Copy out the entries that follow exactly, leaving every picture behind.

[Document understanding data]
↓↓↓
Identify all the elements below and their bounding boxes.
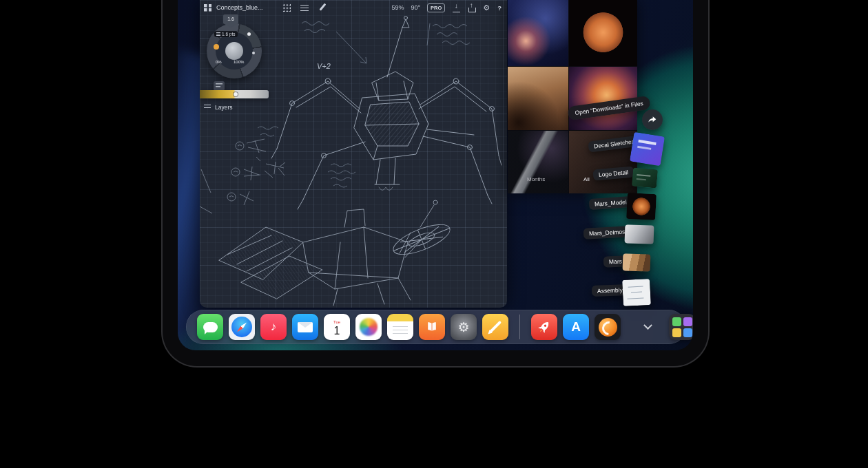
dock: ♪ Tue 1 ⚙ xyxy=(186,310,686,344)
rocket-app-icon[interactable] xyxy=(531,314,557,340)
layers-menu-icon[interactable] xyxy=(204,105,211,110)
open-book-icon xyxy=(425,320,439,334)
envelope-icon xyxy=(298,322,313,332)
suggested-app-icon[interactable] xyxy=(669,314,693,340)
compass-needle-icon xyxy=(236,321,248,333)
document-title[interactable]: Concepts_blue... xyxy=(216,4,263,11)
photo-thumbnail-orange-nebula[interactable] xyxy=(569,67,637,130)
note-lines-icon xyxy=(393,326,408,335)
music-note-icon: ♪ xyxy=(271,320,277,334)
tool-sub-button[interactable] xyxy=(214,81,225,91)
mini-bars-icon xyxy=(216,32,220,36)
photo-thumbnail-blue-nebula[interactable] xyxy=(508,0,568,66)
books-app-icon[interactable] xyxy=(419,314,445,340)
rocket-icon xyxy=(533,316,555,339)
settings-app-icon[interactable]: ⚙ xyxy=(451,314,477,340)
brush-size-label: 1.6 pts xyxy=(214,31,238,37)
robot-sketch xyxy=(271,17,502,210)
speech-bubble-icon xyxy=(203,322,218,332)
notes-app-icon[interactable] xyxy=(387,314,413,340)
settings-gear-icon[interactable]: ⚙ xyxy=(483,3,490,12)
dock-collapse-button[interactable] xyxy=(640,319,655,334)
help-icon[interactable]: ? xyxy=(497,4,502,12)
tool-wheel-knob[interactable] xyxy=(225,42,243,60)
safari-app-icon[interactable] xyxy=(229,314,255,340)
pencil-app-icon[interactable] xyxy=(482,314,508,340)
app-store-app-icon[interactable]: A xyxy=(563,314,589,340)
photos-app-window: Months All xyxy=(508,0,637,193)
photo-thumbnail-mars-surface[interactable] xyxy=(508,67,568,130)
pen-icon[interactable] xyxy=(318,3,327,12)
layers-label: Layers xyxy=(215,104,233,111)
zoom-level[interactable]: 59% xyxy=(391,4,404,11)
tab-months[interactable]: Months xyxy=(527,176,545,182)
photos-app-icon[interactable] xyxy=(355,314,382,340)
lander-sketch xyxy=(219,200,453,306)
layers-panel-header[interactable]: Layers xyxy=(204,104,233,111)
calendar-weekday: Tue xyxy=(333,320,340,325)
calendar-day: 1 xyxy=(334,325,340,337)
handwritten-notes xyxy=(258,22,470,188)
app-store-a-icon: A xyxy=(571,319,581,334)
photos-bottom-bar: Months All xyxy=(508,131,637,193)
concepts-app-window: V+2 Concepts_blue... 59% 90° PRO ⚙ ? xyxy=(200,0,507,308)
gear-icon: ⚙ xyxy=(457,319,469,335)
sketch-annotation: V+2 xyxy=(317,62,331,70)
chevron-down-icon xyxy=(643,321,652,330)
concepts-toolbar: Concepts_blue... 59% 90° PRO ⚙ ? xyxy=(204,2,502,13)
drag-dots-icon[interactable] xyxy=(282,3,291,12)
brush-tool-wheel[interactable]: 1.6 1.6 pts 0% 100% xyxy=(207,23,262,78)
orange-sphere-app-icon[interactable] xyxy=(595,314,621,340)
dock-divider xyxy=(519,315,520,339)
thumbnail-sketches xyxy=(200,139,285,213)
music-app-icon[interactable]: ♪ xyxy=(260,314,287,340)
opacity-min-label: 0% xyxy=(216,60,222,64)
photo-thumbnail-mars-planet[interactable] xyxy=(569,0,637,66)
pencil-icon xyxy=(489,321,502,333)
orange-sphere-icon xyxy=(599,318,617,337)
compass-icon xyxy=(231,317,252,337)
colorful-grid-icon xyxy=(672,317,692,337)
color-strip-slider[interactable] xyxy=(200,90,269,98)
rotation-angle[interactable]: 90° xyxy=(411,4,420,11)
calendar-app-icon[interactable]: Tue 1 xyxy=(324,314,350,340)
color-dot-orange[interactable] xyxy=(214,44,219,50)
color-strip-knob[interactable] xyxy=(234,92,238,96)
color-dot-white[interactable] xyxy=(247,32,251,36)
ipad-screen: V+2 Concepts_blue... 59% 90° PRO ⚙ ? xyxy=(178,0,693,350)
stage: V+2 Concepts_blue... 59% 90° PRO ⚙ ? xyxy=(0,0,868,468)
tab-all[interactable]: All xyxy=(583,176,590,182)
flower-icon xyxy=(360,318,378,336)
mail-app-icon[interactable] xyxy=(292,314,318,340)
pro-badge[interactable]: PRO xyxy=(427,3,445,12)
color-dot-small[interactable] xyxy=(252,52,255,54)
opacity-max-label: 100% xyxy=(234,60,244,64)
share-icon[interactable] xyxy=(468,3,475,12)
messages-app-icon[interactable] xyxy=(197,314,223,340)
menu-bars-icon[interactable] xyxy=(300,5,309,11)
download-icon[interactable] xyxy=(453,3,460,12)
brush-size-flag[interactable]: 1.6 xyxy=(223,14,238,28)
app-grid-icon[interactable] xyxy=(204,4,211,12)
↑↑↑
*Solution for this exercise*
Identify all the elements below and their bounding boxes.
dock: ♪ Tue 1 ⚙ xyxy=(186,310,686,344)
rocket-app-icon[interactable] xyxy=(531,314,557,340)
layers-menu-icon[interactable] xyxy=(204,105,211,110)
open-book-icon xyxy=(425,320,439,334)
envelope-icon xyxy=(298,322,313,332)
suggested-app-icon[interactable] xyxy=(669,314,693,340)
compass-needle-icon xyxy=(236,321,248,333)
document-title[interactable]: Concepts_blue... xyxy=(216,4,263,11)
photo-thumbnail-orange-nebula[interactable] xyxy=(569,67,637,130)
note-lines-icon xyxy=(393,326,408,335)
music-note-icon: ♪ xyxy=(271,320,277,334)
tool-sub-button[interactable] xyxy=(214,81,225,91)
mini-bars-icon xyxy=(216,32,220,36)
photo-thumbnail-blue-nebula[interactable] xyxy=(508,0,568,66)
books-app-icon[interactable] xyxy=(419,314,445,340)
rocket-icon xyxy=(533,316,555,339)
settings-app-icon[interactable]: ⚙ xyxy=(451,314,477,340)
brush-size-label: 1.6 pts xyxy=(214,31,238,37)
robot-sketch xyxy=(271,17,502,210)
speech-bubble-icon xyxy=(203,322,218,332)
notes-app-icon[interactable] xyxy=(387,314,413,340)
settings-gear-icon[interactable]: ⚙ xyxy=(483,3,490,12)
dock-collapse-button[interactable] xyxy=(640,319,655,334)
help-icon[interactable]: ? xyxy=(497,4,502,12)
tool-wheel-knob[interactable] xyxy=(225,42,243,60)
safari-app-icon[interactable] xyxy=(229,314,255,340)
pencil-app-icon[interactable] xyxy=(482,314,508,340)
app-store-app-icon[interactable]: A xyxy=(563,314,589,340)
photos-app-window: Months All xyxy=(508,0,637,193)
photo-thumbnail-mars-surface[interactable] xyxy=(508,67,568,130)
pen-icon[interactable] xyxy=(318,3,327,12)
layers-label: Layers xyxy=(215,104,233,111)
zoom-level[interactable]: 59% xyxy=(391,4,404,11)
tab-months[interactable]: Months xyxy=(527,176,545,182)
photos-app-icon[interactable] xyxy=(355,314,382,340)
lander-sketch xyxy=(219,200,453,306)
layers-panel-header[interactable]: Layers xyxy=(204,104,233,111)
calendar-weekday: Tue xyxy=(333,320,340,325)
calendar-day: 1 xyxy=(334,325,340,337)
handwritten-notes xyxy=(258,22,470,188)
app-store-a-icon: A xyxy=(571,319,581,334)
photos-bottom-bar: Months All xyxy=(508,131,637,193)
concepts-app-window: V+2 Concepts_blue... 59% 90° PRO ⚙ ? xyxy=(200,0,507,308)
gear-icon: ⚙ xyxy=(457,319,469,335)
sketch-annotation: V+2 xyxy=(317,62,331,70)
chevron-down-icon xyxy=(643,321,652,330)
concepts-toolbar: Concepts_blue... 59% 90° PRO ⚙ ? xyxy=(204,2,502,13)
drag-dots-icon[interactable] xyxy=(282,3,291,12)
brush-tool-wheel[interactable]: 1.6 1.6 pts 0% 100% xyxy=(207,23,262,78)
orange-sphere-app-icon[interactable] xyxy=(595,314,621,340)
dock-divider xyxy=(519,315,520,339)
thumbnail-sketches xyxy=(200,139,285,213)
music-app-icon[interactable]: ♪ xyxy=(260,314,287,340)
opacity-min-label: 0% xyxy=(216,60,222,64)
photo-thumbnail-mars-planet[interactable] xyxy=(569,0,637,66)
pencil-icon xyxy=(489,321,502,333)
orange-sphere-icon xyxy=(599,318,617,337)
compass-icon xyxy=(231,317,252,337)
colorful-grid-icon xyxy=(672,317,692,337)
color-strip-slider[interactable] xyxy=(200,90,269,98)
rotation-angle[interactable]: 90° xyxy=(411,4,420,11)
calendar-app-icon[interactable]: Tue 1 xyxy=(324,314,350,340)
color-dot-orange[interactable] xyxy=(214,44,219,50)
color-strip-knob[interactable] xyxy=(234,92,238,96)
color-dot-white[interactable] xyxy=(247,32,251,36)
ipad-screen: V+2 Concepts_blue... 59% 90° PRO ⚙ ? xyxy=(178,0,693,350)
stage: V+2 Concepts_blue... 59% 90° PRO ⚙ ? xyxy=(0,0,868,468)
tab-all[interactable]: All xyxy=(583,176,590,182)
flower-icon xyxy=(360,318,378,336)
mail-app-icon[interactable] xyxy=(292,314,318,340)
pro-badge[interactable]: PRO xyxy=(427,3,445,12)
color-dot-small[interactable] xyxy=(252,52,255,54)
opacity-max-label: 100% xyxy=(234,60,244,64)
share-icon[interactable] xyxy=(468,3,475,12)
messages-app-icon[interactable] xyxy=(197,314,223,340)
menu-bars-icon[interactable] xyxy=(300,5,309,11)
download-icon[interactable] xyxy=(453,3,460,12)
brush-size-flag[interactable]: 1.6 xyxy=(223,14,238,28)
app-grid-icon[interactable] xyxy=(204,4,211,12)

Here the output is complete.